__What this task involves__
Reproduce exactly the lines from the start of the records through the line containing "because you", both included. Leave the pictures out.

Data entries
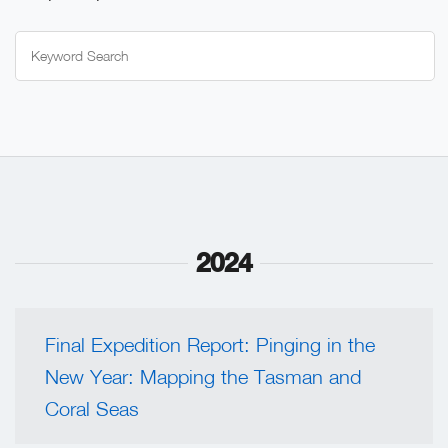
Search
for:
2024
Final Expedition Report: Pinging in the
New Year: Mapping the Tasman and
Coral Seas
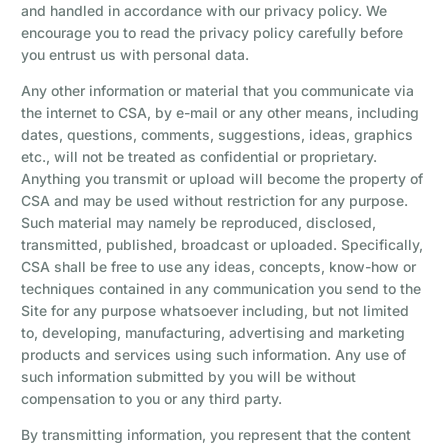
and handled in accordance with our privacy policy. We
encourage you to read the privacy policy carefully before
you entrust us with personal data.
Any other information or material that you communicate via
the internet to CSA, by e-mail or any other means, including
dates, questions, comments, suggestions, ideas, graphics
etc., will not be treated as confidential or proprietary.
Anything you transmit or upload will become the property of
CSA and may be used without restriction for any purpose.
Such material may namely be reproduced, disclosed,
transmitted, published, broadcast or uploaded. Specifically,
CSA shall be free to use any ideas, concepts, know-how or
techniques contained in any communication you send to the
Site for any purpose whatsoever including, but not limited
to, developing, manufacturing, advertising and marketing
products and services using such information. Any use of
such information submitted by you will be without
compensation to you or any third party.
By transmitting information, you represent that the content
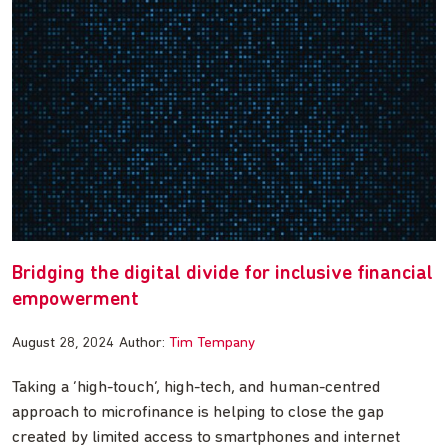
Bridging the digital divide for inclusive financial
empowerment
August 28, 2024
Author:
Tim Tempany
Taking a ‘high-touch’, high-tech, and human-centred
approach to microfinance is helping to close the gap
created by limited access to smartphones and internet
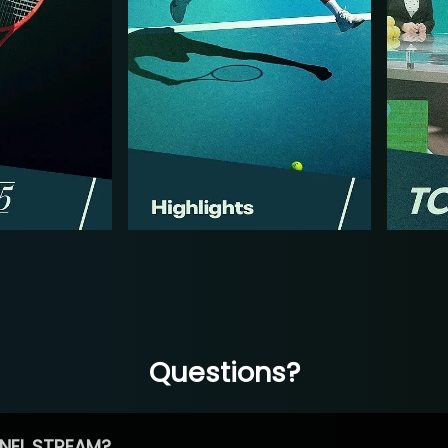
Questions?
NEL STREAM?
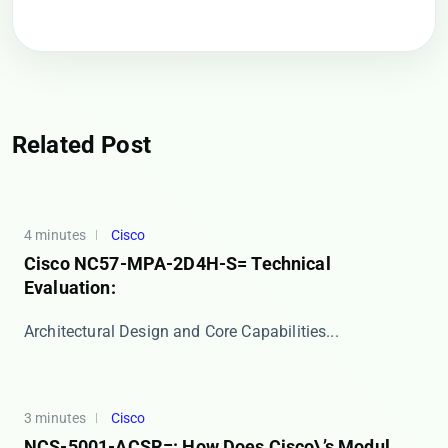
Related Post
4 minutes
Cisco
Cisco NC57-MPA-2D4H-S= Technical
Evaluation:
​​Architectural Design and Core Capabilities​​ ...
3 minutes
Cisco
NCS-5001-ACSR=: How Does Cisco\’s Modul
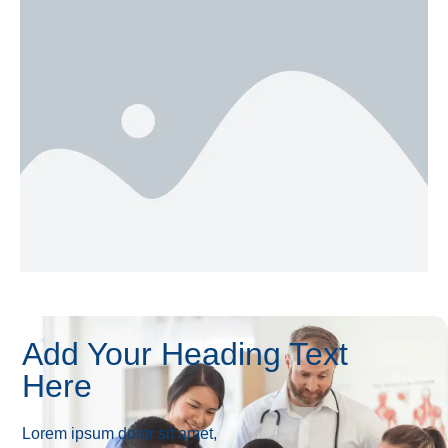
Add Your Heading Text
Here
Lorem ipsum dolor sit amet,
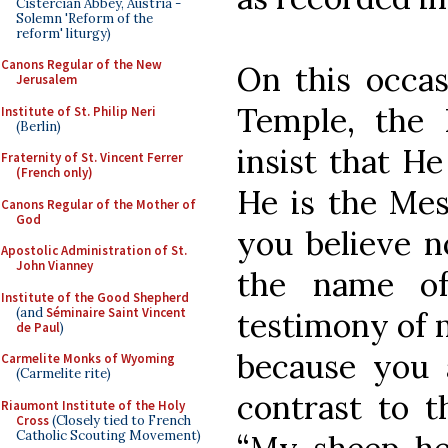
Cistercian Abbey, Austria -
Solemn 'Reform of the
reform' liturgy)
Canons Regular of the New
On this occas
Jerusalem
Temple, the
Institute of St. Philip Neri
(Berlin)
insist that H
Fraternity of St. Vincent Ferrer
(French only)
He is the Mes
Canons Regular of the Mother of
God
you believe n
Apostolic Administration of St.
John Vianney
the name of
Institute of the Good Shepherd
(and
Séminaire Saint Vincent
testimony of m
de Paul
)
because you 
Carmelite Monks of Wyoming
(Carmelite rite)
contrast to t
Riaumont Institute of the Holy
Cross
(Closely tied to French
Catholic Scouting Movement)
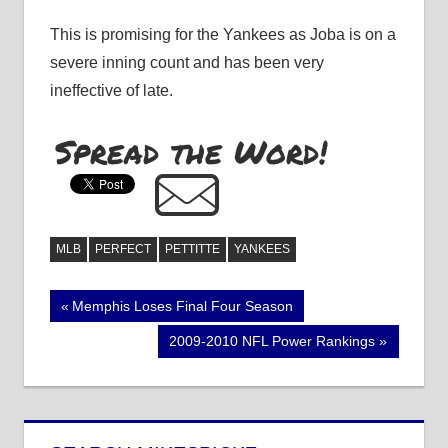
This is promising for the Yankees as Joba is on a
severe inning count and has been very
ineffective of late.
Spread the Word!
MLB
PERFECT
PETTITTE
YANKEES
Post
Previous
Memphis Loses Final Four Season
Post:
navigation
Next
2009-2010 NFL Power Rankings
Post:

__Reply to the task__
Search
for:
2024
Final Expedition Report: Pinging in the
New Year: Mapping the Tasman and
Coral Seas
and handled in accordance with our privacy policy. We
encourage you to read the privacy policy carefully before
you entrust us with personal data.
Any other information or material that you communicate via
the internet to CSA, by e-mail or any other means, including
dates, questions, comments, suggestions, ideas, graphics
etc., will not be treated as confidential or proprietary.
Anything you transmit or upload will become the property of
CSA and may be used without restriction for any purpose.
Such material may namely be reproduced, disclosed,
transmitted, published, broadcast or uploaded. Specifically,
CSA shall be free to use any ideas, concepts, know-how or
techniques contained in any communication you send to the
Site for any purpose whatsoever including, but not limited
to, developing, manufacturing, advertising and marketing
products and services using such information. Any use of
such information submitted by you will be without
compensation to you or any third party.
By transmitting information, you represent that the content
Bridging the digital divide for inclusive financial
empowerment
August 28, 2024
Author:
Tim Tempany
Taking a ‘high-touch’, high-tech, and human-centred
approach to microfinance is helping to close the gap
created by limited access to smartphones and internet
Questions?
NEL STREAM?
Related Post
4 minutes
Cisco
Cisco NC57-MPA-2D4H-S= Technical
Evaluation:
​​Architectural Design and Core Capabilities​​ ...
3 minutes
Cisco
NCS-5001-ACSR=: How Does Cisco\’s Modul
Add Your Heading Text
Here
Lorem ipsum dolor sit amet,
Cistercian Abbey, Austria -
Solemn 'Reform of the
reform' liturgy)
Canons Regular of the New
On this occas
Jerusalem
Temple, the
Institute of St. Philip Neri
(Berlin)
insist that H
Fraternity of St. Vincent Ferrer
(French only)
He is the Mes
Canons Regular of the Mother of
God
you believe n
Apostolic Administration of St.
John Vianney
the name of
Institute of the Good Shepherd
(and
Séminaire Saint Vincent
testimony of m
de Paul
)
because you 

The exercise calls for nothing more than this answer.